- **TASK REQUIREMENTS**: Please copy out every line in the records below that includes the word "text".
Start of DATA UNDER STUDY
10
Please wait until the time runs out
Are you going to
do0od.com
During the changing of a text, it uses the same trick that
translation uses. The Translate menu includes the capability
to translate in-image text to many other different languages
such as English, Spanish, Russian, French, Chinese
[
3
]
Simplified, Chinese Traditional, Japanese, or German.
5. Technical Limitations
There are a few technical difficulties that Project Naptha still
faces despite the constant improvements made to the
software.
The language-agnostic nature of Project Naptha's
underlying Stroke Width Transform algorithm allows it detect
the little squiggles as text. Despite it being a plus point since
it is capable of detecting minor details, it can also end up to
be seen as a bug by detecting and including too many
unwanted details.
End of DATA UNDER STUDY
- **TASK RESULT**:
During the changing of a text, it uses the same trick that
to translate in-image text to many other different languages
the little squiggles as text. Despite it being a plus point since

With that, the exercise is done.